A novel algorithm and software for efficient global gravimetric forward modeling in the spherical coordinate system

Abstract

We present a novel algorithm and complementary software for the global gravimetric forward modeling that accommodates masses with complex shapes and density distributions defined in the frame of spherical coordinates. Traditional gravimetric forward modeling techniques often face significant challenges when dealing with irregularly shaped bodies and complex density variations, leading to high computational costs and long processing times. To address these practical limitations, we introduce an innovative algorithm that divides the 3-D mass-density body into spherical concentric rings with equal intervals in the radial direction, while discretizing the latitudinal and longitudinal directions into a grid with equal intervals.

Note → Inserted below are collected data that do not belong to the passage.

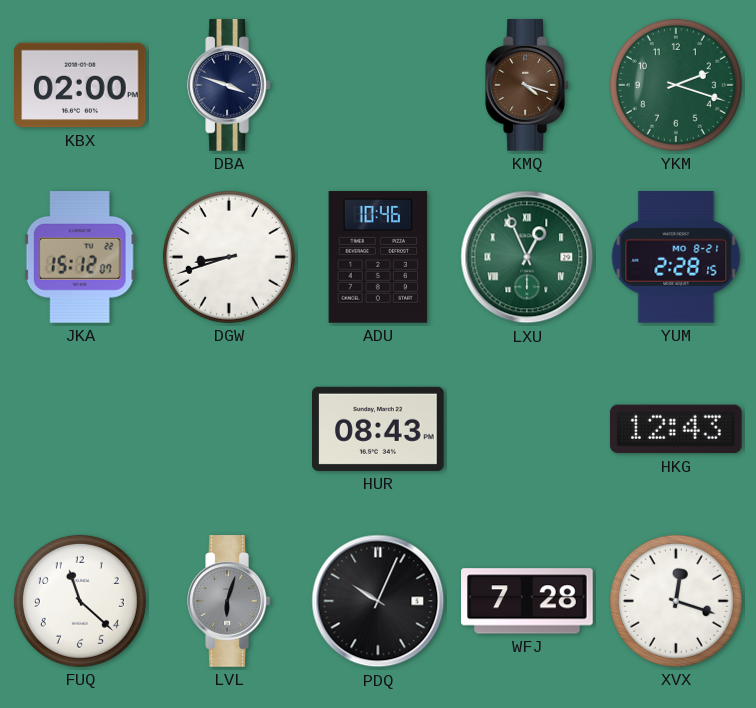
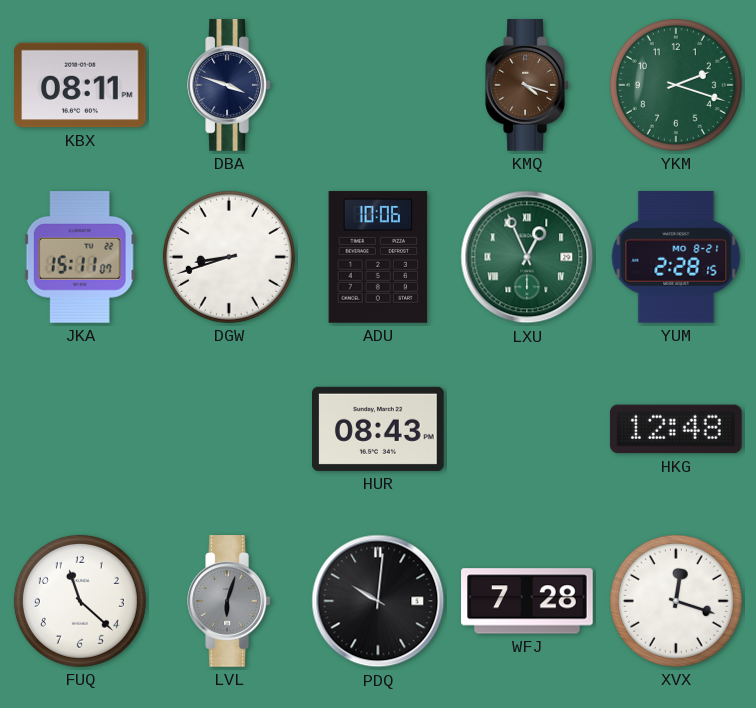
KBX: 02:00 -> 08:11
JKA: 15:12 -> 15:11
ADU: 10:46 -> 10:06
HKG: 12:43 -> 12:48
PDQ: 10:04 -> 10:01
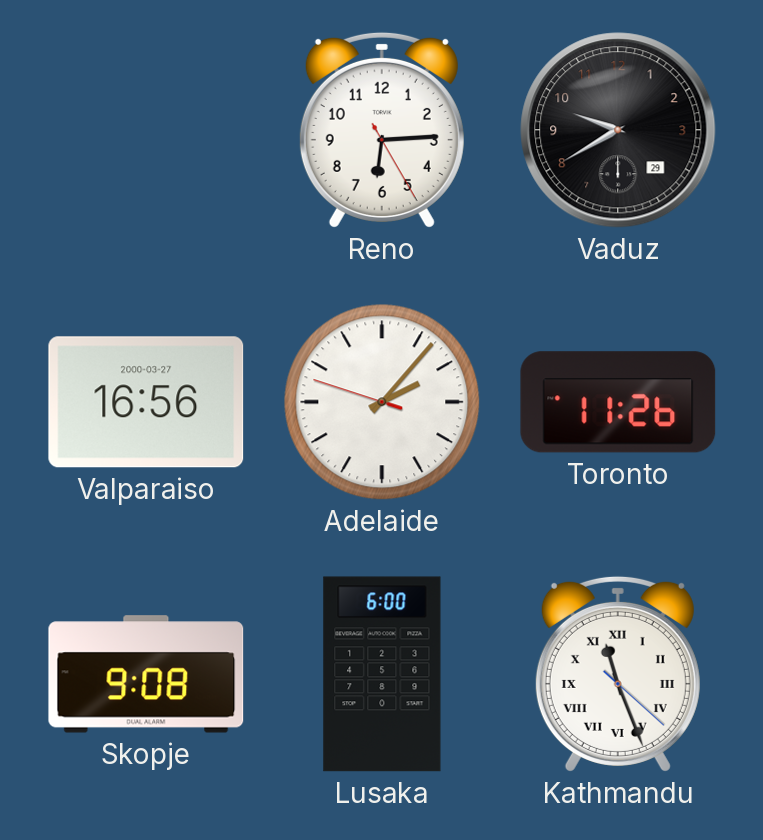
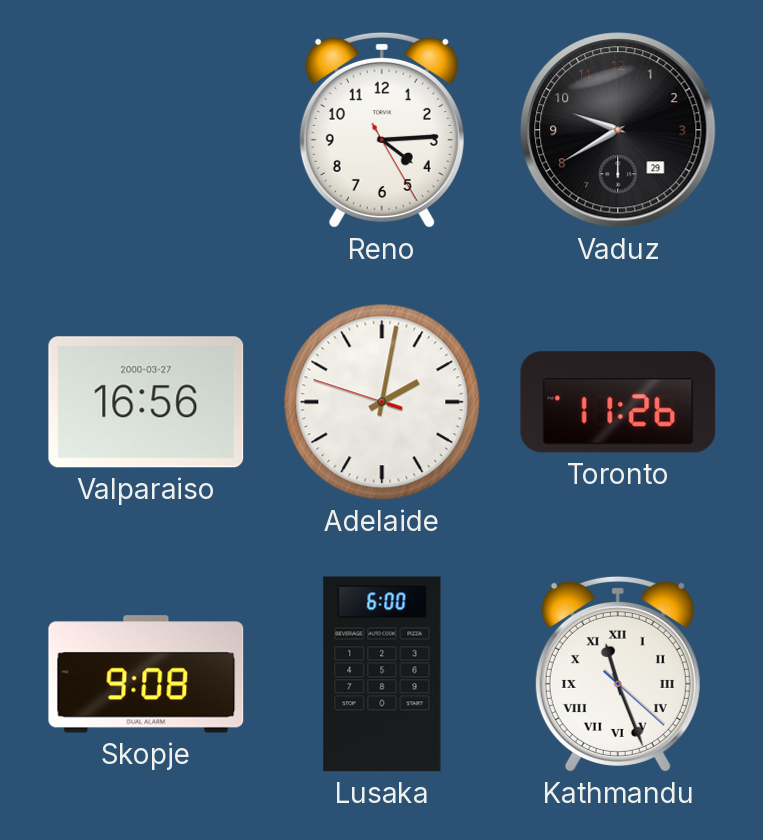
Reno: 6:14 -> 4:14
Adelaide: 2:06 -> 2:01
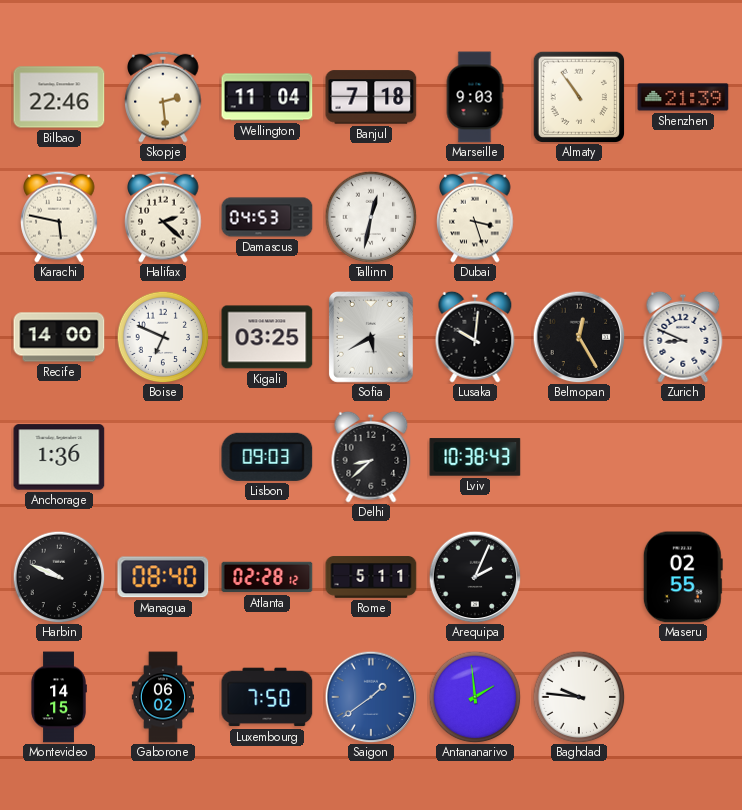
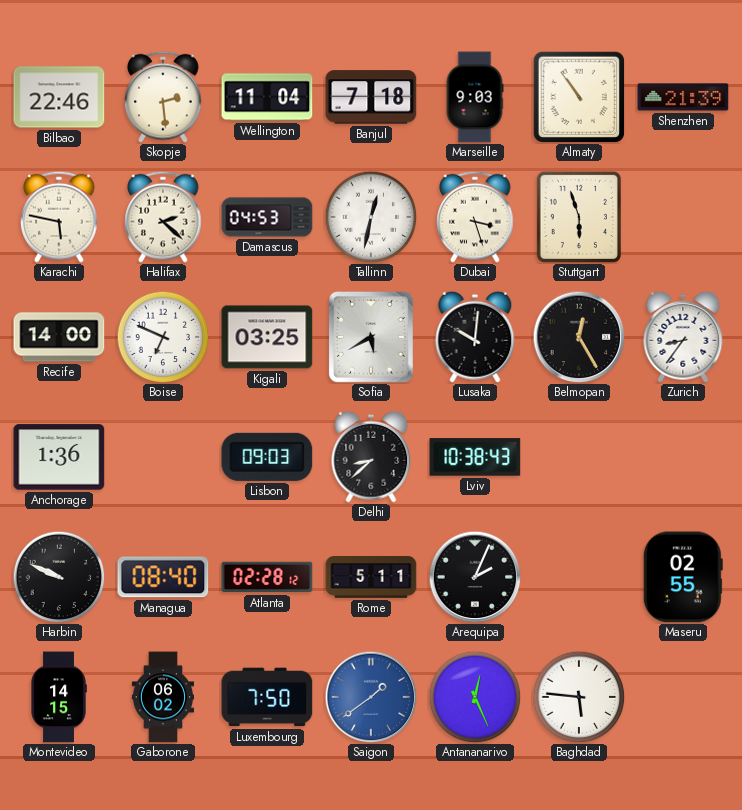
Stuttgart: none -> 5:57
Zurich: 8:49 -> 8:36
Antananarivo: 1:59 -> 12:26
Baghdad: 9:46 -> 5:46
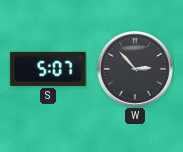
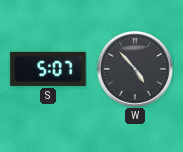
W: 2:53 -> 4:53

After discretization, we assume that each spherical volumetric mass ring has a laterally varying density and constant upper and lower bounds. Based on this approach, the gravitational field at any point outside the Earth is evaluated as the sum of the gravitational contributions generated by each concentric ring. This discretization allows applying the Fast Fourier Transform (FFT) technique to drastically improve computational efficiency of the spherical harmonic analysis and synthesis. Numerical results are validated against corresponding solutions obtained using the tesseroid method in the spatial domain. The comparison of results reassures a high accuracy of proposed method, with relative differences between results obtained from both methods less than 1 % and 4 % for the gravitational attraction and gradient respectively, while significantly improving the numerical efficiency. When modelling the gravitational field quantities of very complex structures by means of their geometry and density distribution, such as the Earth's crustal density structure, the numerical efficiency improved several orders of magnitude.